Segment Start: RECORDS FOR THE EXERCISE
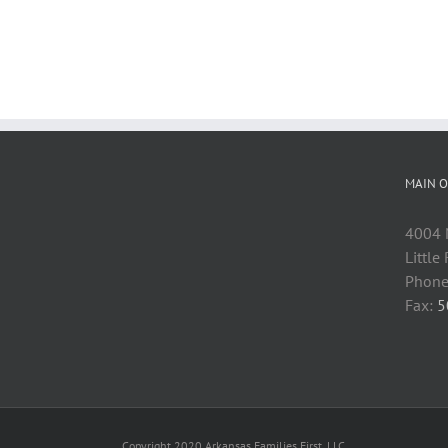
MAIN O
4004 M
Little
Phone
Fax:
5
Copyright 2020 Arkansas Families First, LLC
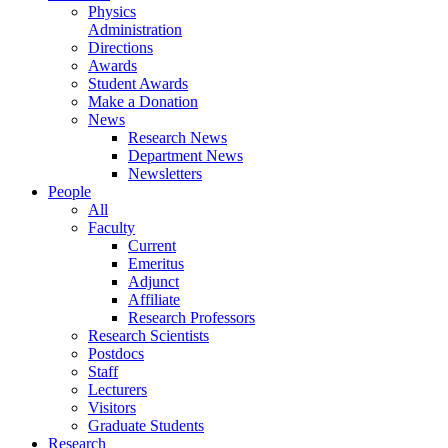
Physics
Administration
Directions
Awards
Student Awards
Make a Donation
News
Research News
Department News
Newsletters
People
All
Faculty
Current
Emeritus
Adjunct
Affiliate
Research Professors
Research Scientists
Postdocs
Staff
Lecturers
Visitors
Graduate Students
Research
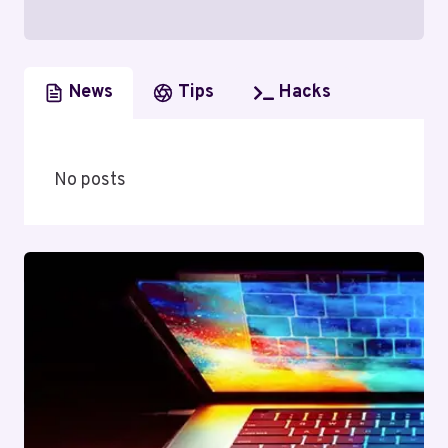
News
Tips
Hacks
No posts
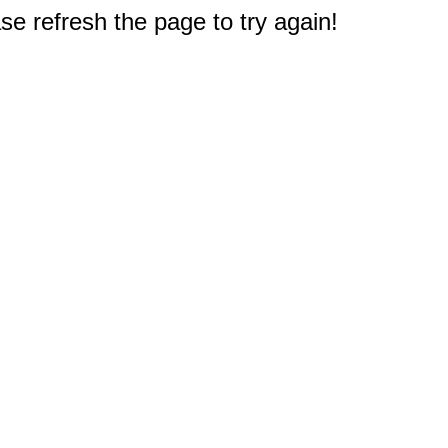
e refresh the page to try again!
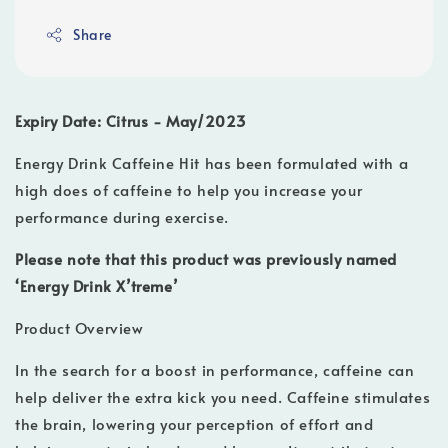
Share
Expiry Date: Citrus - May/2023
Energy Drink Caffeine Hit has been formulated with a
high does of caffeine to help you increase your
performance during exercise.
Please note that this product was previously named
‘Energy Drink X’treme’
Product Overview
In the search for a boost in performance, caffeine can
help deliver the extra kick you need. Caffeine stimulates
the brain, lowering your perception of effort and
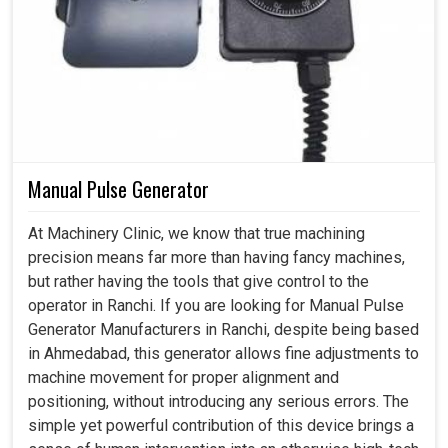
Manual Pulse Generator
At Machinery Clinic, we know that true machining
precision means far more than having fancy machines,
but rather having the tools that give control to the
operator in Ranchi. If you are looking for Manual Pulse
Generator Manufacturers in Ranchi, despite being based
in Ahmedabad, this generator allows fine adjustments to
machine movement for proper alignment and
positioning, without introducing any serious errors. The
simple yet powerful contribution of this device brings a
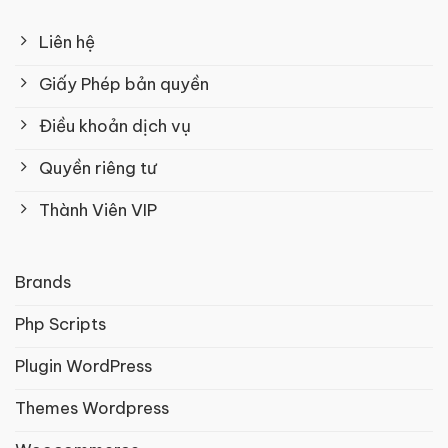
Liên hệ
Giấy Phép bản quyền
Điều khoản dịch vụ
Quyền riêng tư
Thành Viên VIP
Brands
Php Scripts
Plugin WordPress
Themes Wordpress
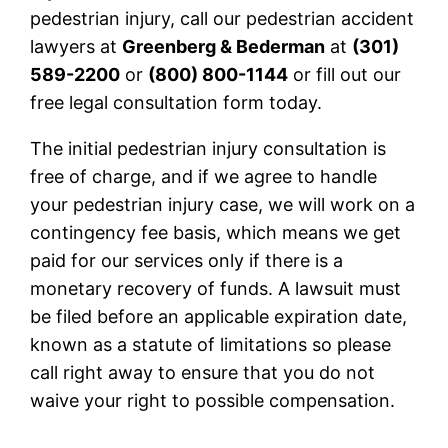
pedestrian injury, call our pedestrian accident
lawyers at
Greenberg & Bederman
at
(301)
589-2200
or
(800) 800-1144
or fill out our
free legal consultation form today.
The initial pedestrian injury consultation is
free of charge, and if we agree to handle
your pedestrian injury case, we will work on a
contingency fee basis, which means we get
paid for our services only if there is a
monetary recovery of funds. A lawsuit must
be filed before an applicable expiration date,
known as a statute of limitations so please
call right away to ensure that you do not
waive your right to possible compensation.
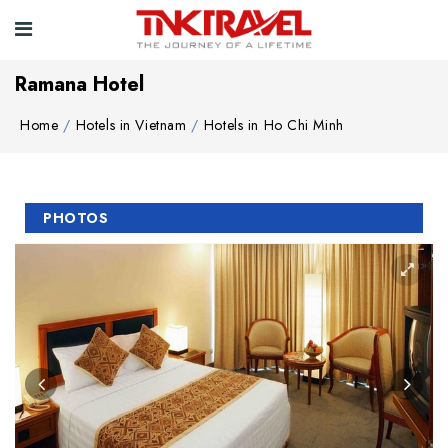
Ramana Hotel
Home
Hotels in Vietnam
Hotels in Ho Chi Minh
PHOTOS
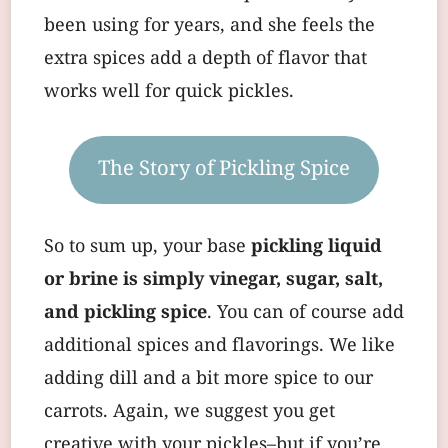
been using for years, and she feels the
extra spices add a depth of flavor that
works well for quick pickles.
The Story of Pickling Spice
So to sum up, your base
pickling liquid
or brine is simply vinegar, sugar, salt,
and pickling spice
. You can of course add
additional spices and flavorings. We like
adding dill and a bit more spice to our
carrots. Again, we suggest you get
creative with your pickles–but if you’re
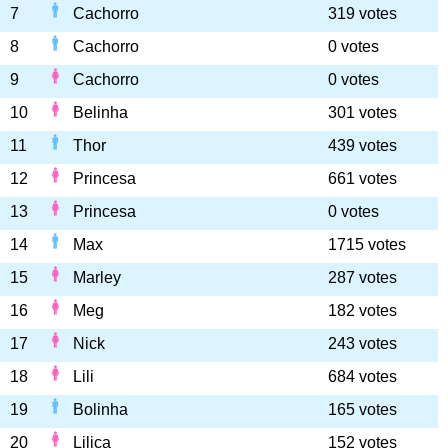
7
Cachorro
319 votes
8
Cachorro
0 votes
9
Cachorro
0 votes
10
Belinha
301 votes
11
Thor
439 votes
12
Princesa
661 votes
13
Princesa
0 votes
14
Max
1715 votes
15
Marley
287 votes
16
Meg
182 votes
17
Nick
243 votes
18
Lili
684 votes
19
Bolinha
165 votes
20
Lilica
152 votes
Segment End: RECORDS FOR THE EXERCISE
REQUIRED WORK:
From the line holding "known as a statute of limitations so please" to the last line of the listing, please output each line exactly as it stands. Pictures stay out of the copy.

OUTPUT FOR THIS EXERCISE:
known as a statute of limitations so please
call right away to ensure that you do not
waive your right to possible compensation.
Ramana Hotel
Home
Hotels in Vietnam
Hotels in Ho Chi Minh
PHOTOS
been using for years, and she feels the
extra spices add a depth of flavor that
works well for quick pickles.
The Story of Pickling Spice
So to sum up, your base
pickling liquid
or brine is simply vinegar, sugar, salt,
and pickling spice
. You can of course add
additional spices and flavorings. We like
adding dill and a bit more spice to our
carrots. Again, we suggest you get
creative with your pickles–but if you’re
7
Cachorro
319 votes
8
Cachorro
0 votes
9
Cachorro
0 votes
10
Belinha
301 votes
11
Thor
439 votes
12
Princesa
661 votes
13
Princesa
0 votes
14
Max
1715 votes
15
Marley
287 votes
16
Meg
182 votes
17
Nick
243 votes
18
Lili
684 votes
19
Bolinha
165 votes
20
Lilica
152 votes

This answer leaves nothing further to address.